For the data transformations section: I know mutate is important, but I'd almost prefer to teach select/filter and how to combine them because there's some nice simple ways to do that. And then focus on summarize / group_by. That's a tough call though. Also for data transformations - ask some leading questions about the data (e.g. what would you have to do with this data to answer questions about trends in life expectancy in Asia? You want to know the country with the largest population in each continent - how would you do that?) and have people think about the basic tabular data operations (subset, add columns, summarize, possibly in groups) before showing them the functions.
Related to the last data transformation point: I've never actually done this but am dying to try (someday) a "recreate this plot" exercise.
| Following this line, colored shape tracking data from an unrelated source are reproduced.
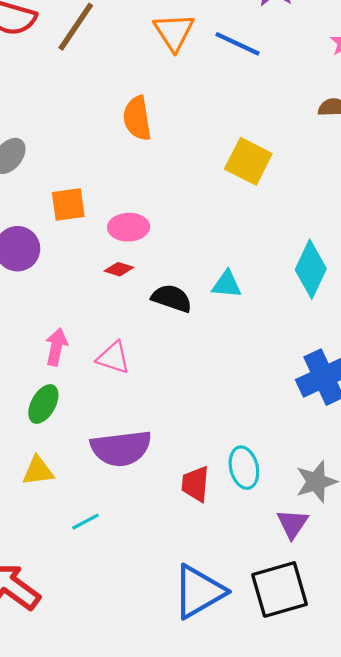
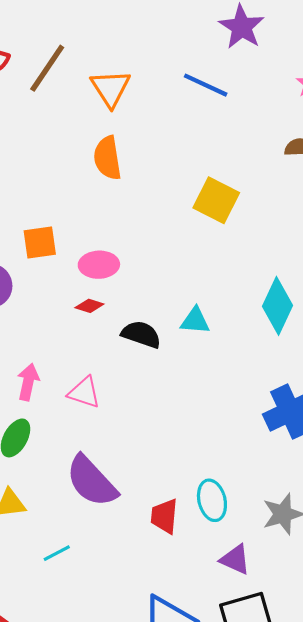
orange triangle: (174, 32) -> (111, 88), moved
purple semicircle: (121, 448) -> (92, 481), turned 54
purple triangle: (292, 524) -> (235, 559), moved, turned -40

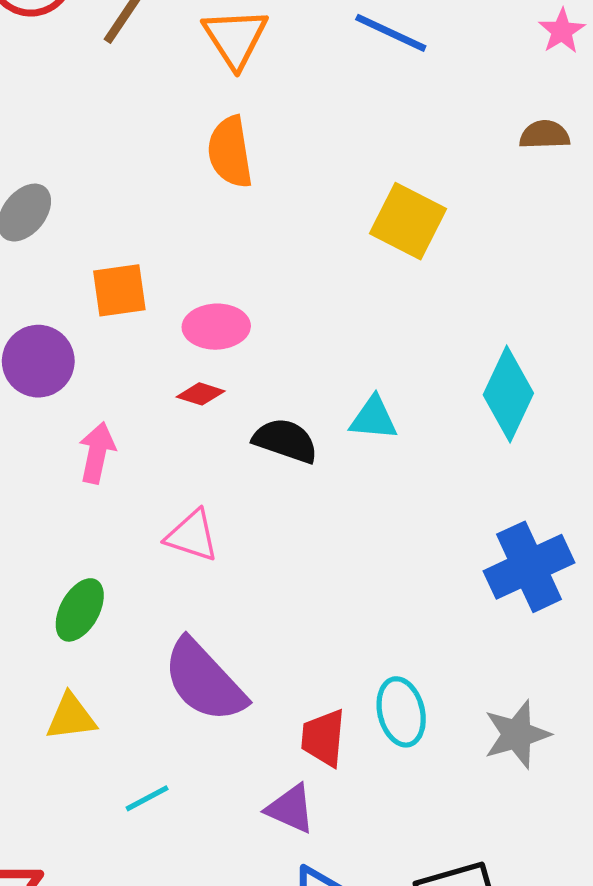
pink arrow: (28, 382) -> (97, 453), moved
purple triangle: (235, 559) -> (291, 809), moved

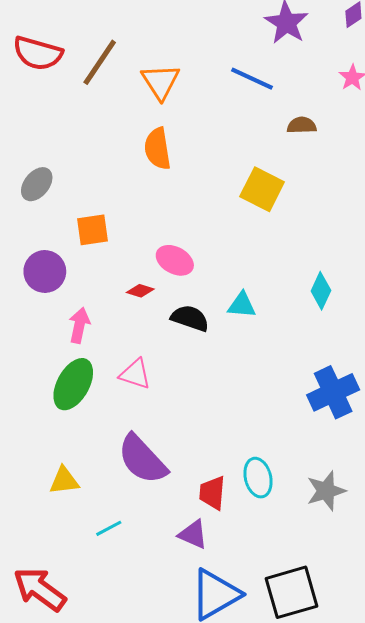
brown semicircle: (545, 135) -> (302, 125), moved
pink ellipse: (216, 327) -> (175, 260), moved, turned 30
cyan diamond: (508, 394) -> (321, 291), size x0.7
green ellipse: (80, 610) -> (73, 384), moved, size x1.4

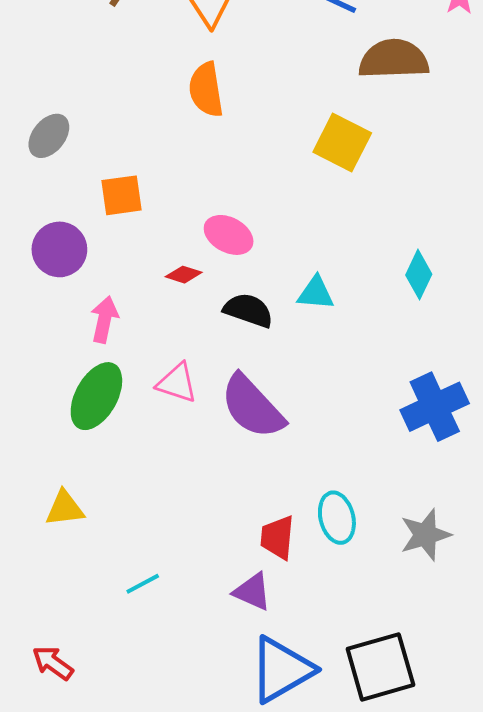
brown semicircle: (302, 125) -> (394, 59), size x1.8
purple semicircle: (142, 459) -> (252, 407), moved
yellow triangle: (64, 481) -> (65, 508), moved
red arrow: (40, 589) -> (53, 663), size x0.6

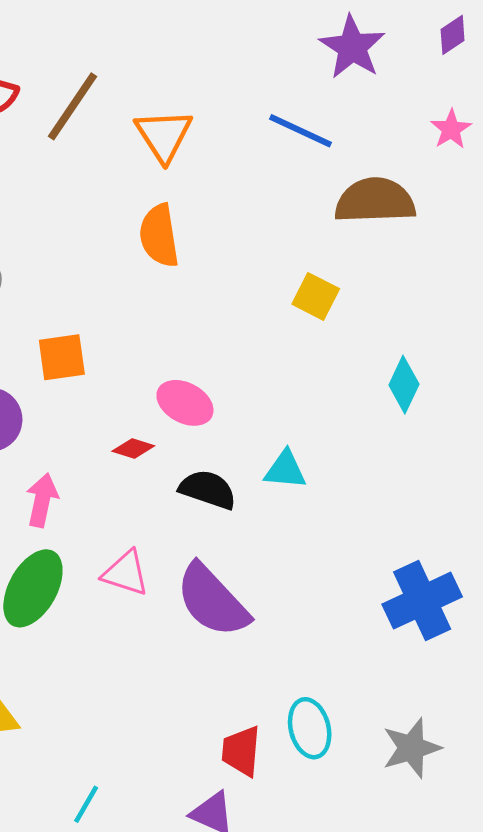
yellow square: (342, 142) -> (316, 296), size x0.7
cyan diamond: (419, 275) -> (404, 385), moved
cyan line: (143, 584) -> (86, 804), turned -32

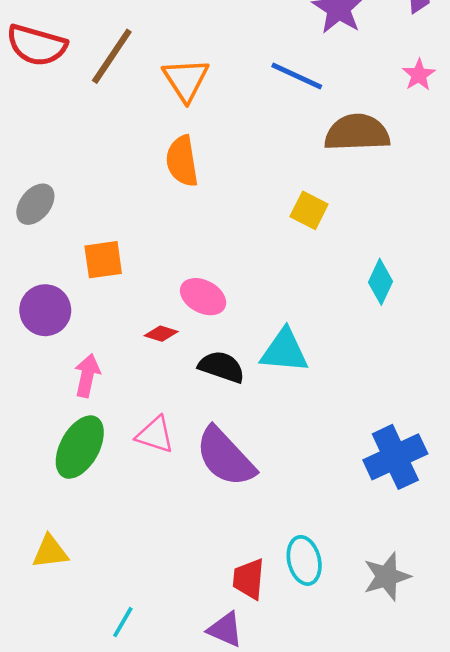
cyan triangle: (285, 470) -> (284, 351), size x1.4

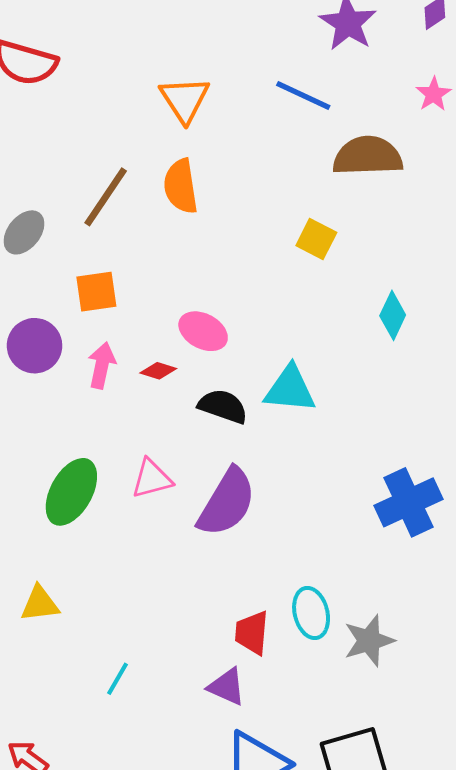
brown line: (112, 56) -> (106, 197), moved
pink arrow: (87, 376) -> (102, 365), moved
pink triangle: (155, 435) -> (152, 479), turned -33
purple semicircle: (225, 457) -> (227, 502), turned -106
gray star: (387, 576) -> (369, 641), moved

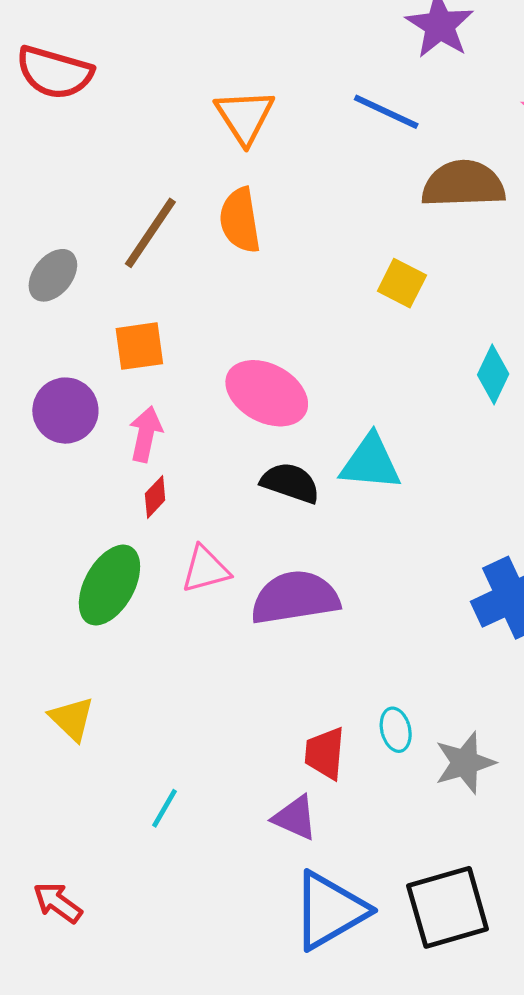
pink ellipse: (203, 331) -> (267, 393), size x1.4
red diamond: (158, 371) -> (155, 497), moved, turned -64
purple semicircle: (227, 502) -> (295, 598), turned -130
yellow triangle: (40, 604) -> (72, 719), turned 51
cyan ellipse: (311, 613) -> (396, 730), size x0.7

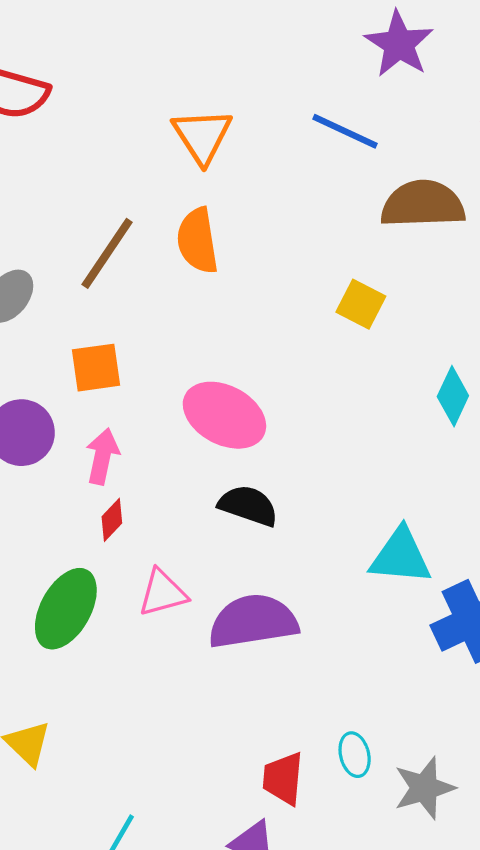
cyan triangle: (370, 462) -> (401, 556), moved

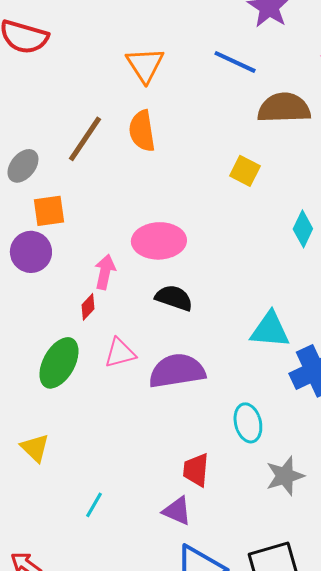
orange square: (96, 368) -> (49, 211), moved
pink ellipse: (224, 415) -> (159, 241), turned -30
pink arrow: (102, 456) -> (105, 272), moved
cyan ellipse: (355, 755) -> (248, 423), moved, size x1.4

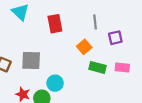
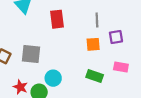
orange square: (84, 47) -> (93, 44), moved, turned 32
green rectangle: (97, 67) -> (95, 76), moved

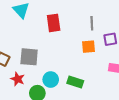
green rectangle: (95, 76) -> (75, 82), moved
red star: (20, 87) -> (18, 79), moved

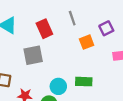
gray line: (92, 23) -> (72, 18), moved
gray square: (29, 57) -> (33, 55), moved

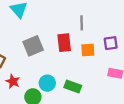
red rectangle: (44, 29) -> (64, 43), moved
gray square: (33, 55) -> (33, 46), turned -30

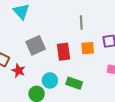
red rectangle: (64, 43) -> (63, 52), moved
red star: (13, 81) -> (18, 71), moved

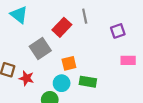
orange square: (88, 48) -> (69, 63), moved
red rectangle: (63, 52) -> (62, 27), moved, turned 60

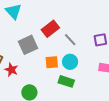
gray line: (85, 16) -> (70, 40), moved, turned -40
cyan circle: (62, 83) -> (70, 62), moved

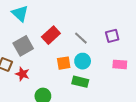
red rectangle: (50, 29) -> (51, 35), moved
gray square: (28, 45) -> (23, 46), moved

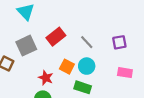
orange square: (64, 63) -> (67, 67), turned 32
red star: (22, 74) -> (46, 78), moved

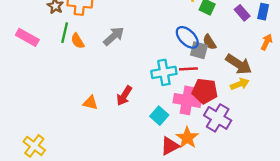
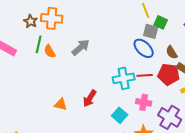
brown semicircle: (209, 42) -> (172, 52), moved
gray square: (199, 50) -> (151, 31), moved
red pentagon: (205, 91) -> (169, 74), moved
pink cross: (187, 100) -> (144, 102), size x0.7

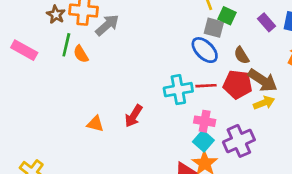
gray arrow: (81, 47) -> (107, 25), moved
cyan square: (120, 115) -> (203, 141), moved
purple cross: (170, 117) -> (239, 141), turned 35

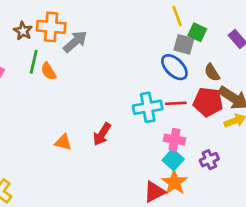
purple cross: (239, 141) -> (209, 160), size x0.6

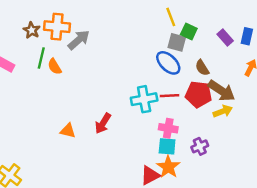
cyan square: (173, 160) -> (167, 146), turned -36

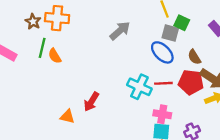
gray arrow: (79, 40) -> (120, 31), moved
cyan cross: (144, 99) -> (139, 87), turned 35
red arrow: (103, 123) -> (91, 102), moved

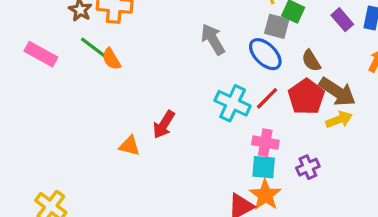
gray arrow: (120, 31) -> (213, 39), moved, turned -80
green line: (42, 48) -> (93, 48), turned -66
red pentagon: (191, 82) -> (306, 97), turned 30
red line: (163, 83) -> (267, 98), turned -42

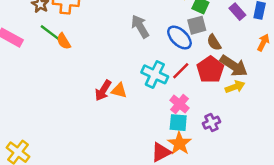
gray square: (277, 26) -> (197, 25), moved, turned -30
pink cross: (265, 143) -> (179, 104), turned 30
orange triangle: (129, 146) -> (119, 91), moved

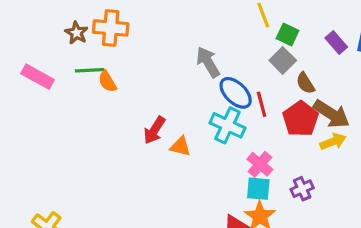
gray square: (197, 25) -> (283, 60), turned -30
green line: (50, 33) -> (90, 70), turned -40
blue ellipse: (179, 38) -> (236, 93), moved
red line: (181, 71) -> (262, 104), moved, turned -60
red arrow: (103, 91) -> (154, 130), moved

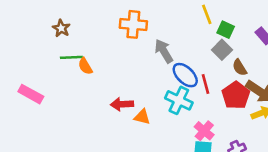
orange cross: (111, 28) -> (133, 24), moved
pink rectangle: (38, 77) -> (31, 94), moved
red arrow: (154, 130) -> (122, 104), turned 55

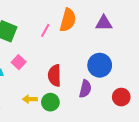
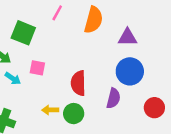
purple triangle: (104, 23) -> (127, 37), moved
pink line: (45, 30) -> (57, 13), moved
pink square: (19, 62) -> (37, 68), turned -32

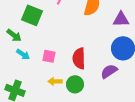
pink square: (37, 68) -> (49, 56), moved
purple semicircle: (113, 98) -> (109, 71), turned -138

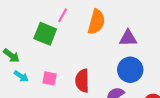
green square: (32, 15) -> (45, 34), moved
You wouldn't have to do a dplyr+ggplot2 exercise that way, but if you had time, I think it would be a great capstone.
Agree with all other points. Thanks for summarizing @cwickham !
@ChristinaLK Yes! I did a “recreate this plot” type exercise in a format for slightly more advanced R users: https://github.com/cwickham/data-science-in-tidyverse/blob/master/slides/04-Case-Study.pdf And from memory it worked pretty well...it’s a good way to tie the dplyr and ggplot stuff together. Might be easier with this audience to stick with the same data as they have seen.
I agree with all the comments above. it would definitely help out the dplyr section to have it integrated with ggplot in a meaningful way.
i would say that if we did somehow rework the curriculum, I would want to introduce a data modeling section with at least lm. we discuss adding a model with ggplot with geom_smooth but we don't give any insights to how that modeling works beyond that it is just set to lm. I think you were able to understand a basic model fit and see how it is plotted, those two together are super powerful.
I would add on the previous comments, I did feel like we spent a little less time on each function with dplyr and use them in concert with previously learned things such as plotting.